Location awareness, activity patterns, and autonomous decision-making running on the ESP32 chip. These modules figure out where people are, learn daily routines, verify safety rules, and let the device plan its own actions.
| Module | File | What It Does | Event IDs | Budget |
|---|---|---|---|---|
| PageRank Influence | spt_pagerank_influence.rs |
Finds the dominant person in multi-person scenes using cross-correlation PageRank | 760-762 | S (<5 ms) |
| Micro-HNSW | spt_micro_hnsw.rs |
On-device approximate nearest-neighbor search for CSI fingerprint matching | 765-768 | S (<5 ms) |
| Spiking Tracker | spt_spiking_tracker.rs |
Bio-inspired person tracking using LIF neurons with STDP learning | 770-773 | M (<8 ms) |
What it does: Figures out which person in a multi-person scene has the strongest WiFi signal influence, using the same math Google uses to rank web pages. Up to 4 persons are modelled as graph nodes; edge weights come from the normalized cross-correlation of their subcarrier phase groups (8 subcarriers per person).
Algorithm: 4x4 weighted adjacency graph built from abs(dot-product) / (norm_a * norm_b) cross-correlation. Standard PageRank power iteration with damping factor 0.85, 10 iterations, column-normalized transition matrix. Ranks are normalized to sum to 1.0 after each iteration.

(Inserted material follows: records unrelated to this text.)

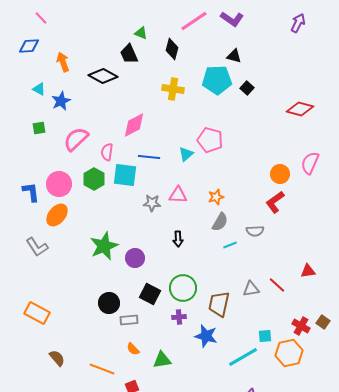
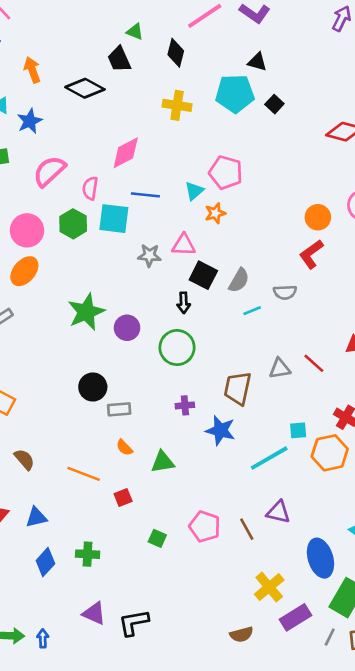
orange star: (216, 197) -> (215, 213), moved
green circle: (183, 288) -> (177, 348), moved
black square: (150, 294) -> (203, 275), moved

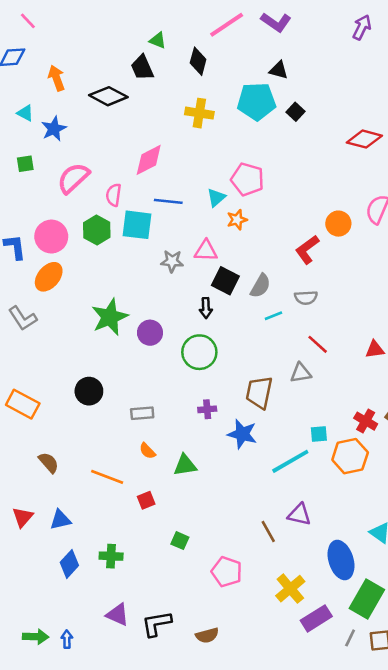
red L-shape: (311, 254) -> (307, 250), moved
red line: (314, 363) -> (318, 344), moved
black circle: (93, 387) -> (89, 391), moved
pink pentagon: (205, 527) -> (227, 572), moved
brown semicircle: (242, 634) -> (207, 635), moved

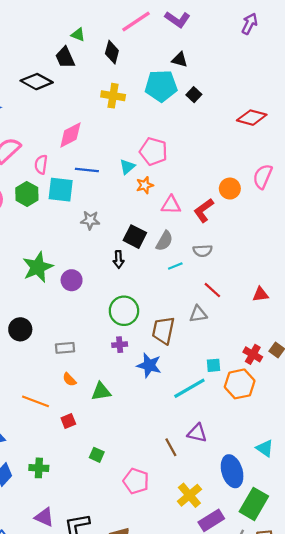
pink triangle: (206, 251) -> (171, 205), moved
green circle: (199, 352) -> (124, 311), moved

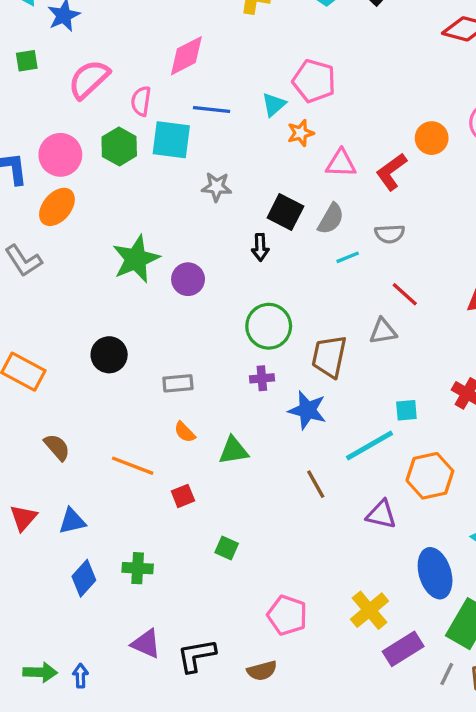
orange hexagon: (240, 384) -> (430, 476), moved
brown line: (171, 447) -> (316, 484), moved
pink pentagon: (136, 481) -> (287, 615), moved

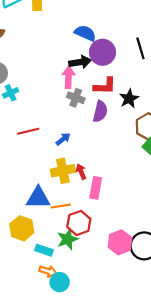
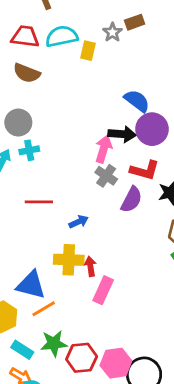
orange line: (61, 206) -> (44, 309), moved, turned -36
red hexagon: (79, 223) -> (82, 358), moved

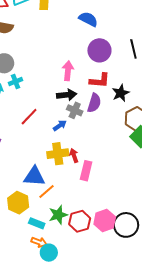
blue semicircle: (137, 101) -> (88, 19), moved
black arrow: (122, 134) -> (67, 95), moved
gray cross: (106, 176) -> (75, 110), moved
red line: (39, 202) -> (29, 117), turned -36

use wifi_densepose_wasm_edge::spt_pagerank_influence::PageRankInfluence;
let mut pr = PageRankInfluence::new(); // const fn, zero-alloc
let events = pr.process_frame(&phases, 2); // phases: &[f32], n_persons: usize
let score = pr.rank(0); // PageRank score for person 0
let dom = pr.dominant_person(); // index of dominant person| Event ID | Constant | Value | Frequency |
|---|---|---|---|
| 760 | EVENT_DOMINANT_PERSON |
Person index (0-3) | Every frame |
| 761 | EVENT_INFLUENCE_SCORE |
PageRank score of dominant person [0, 1] | Every frame |
| 762 | EVENT_INFLUENCE_CHANGE |
Encoded person_id + signed delta (fractional) | When rank shifts > 0.05 |
| Constant | Value | Purpose |
|---|---|---|
MAX_PERSONS |
4 | Maximum tracked persons |
SC_PER_PERSON |
8 | Subcarriers assigned per person group |
DAMPING |
0.85 | PageRank damping factor (standard) |
PR_ITERS |
10 | Power-iteration rounds |
CHANGE_THRESHOLD |
0.05 | Minimum rank change to emit change event |
When multiple people are present, the person moving the most creates the strongest CSI disturbance. PageRank identifies which person's signal "influences" the others most strongly.
Frame 1: Person 0 speaking (active), Person 1 seated
-> EVENT_DOMINANT_PERSON = 0, EVENT_INFLUENCE_SCORE = 0.62
Frame 50: Person 1 stands and walks
-> EVENT_DOMINANT_PERSON = 1, EVENT_INFLUENCE_SCORE = 0.58
-> EVENT_INFLUENCE_CHANGE (person 1 rank increased by 0.08)
- Host reports
n_personsand provides up to 32 subcarrier phases - Module groups subcarriers: person 0 gets phases[0..8], person 1 gets phases[8..16], etc.
- Cross-correlation is computed between every pair of person groups (abs cosine similarity)
- A 4x4 adjacency matrix is built (no self-loops)
- PageRank power iteration runs 10 times with damping=0.85
- The person with the highest rank is reported as the dominant person
- If any person's rank changed by more than 0.05 since last frame, a change event fires
What it does: Stores up to 64 reference CSI fingerprint vectors (8 dimensions each) in a single-layer navigable small-world graph, enabling fast approximate nearest-neighbor lookup. When the sensor sees a new CSI pattern, it finds the most similar stored reference and returns its classification label.
Algorithm: HNSW (Hierarchical Navigable Small World) simplified to a single layer for embedded use. 64 nodes, 4 neighbors per node, beam search width 4, maximum 8 hops. L2 (Euclidean) distance. Bidirectional edges with worst-neighbor replacement pruning when a node is full.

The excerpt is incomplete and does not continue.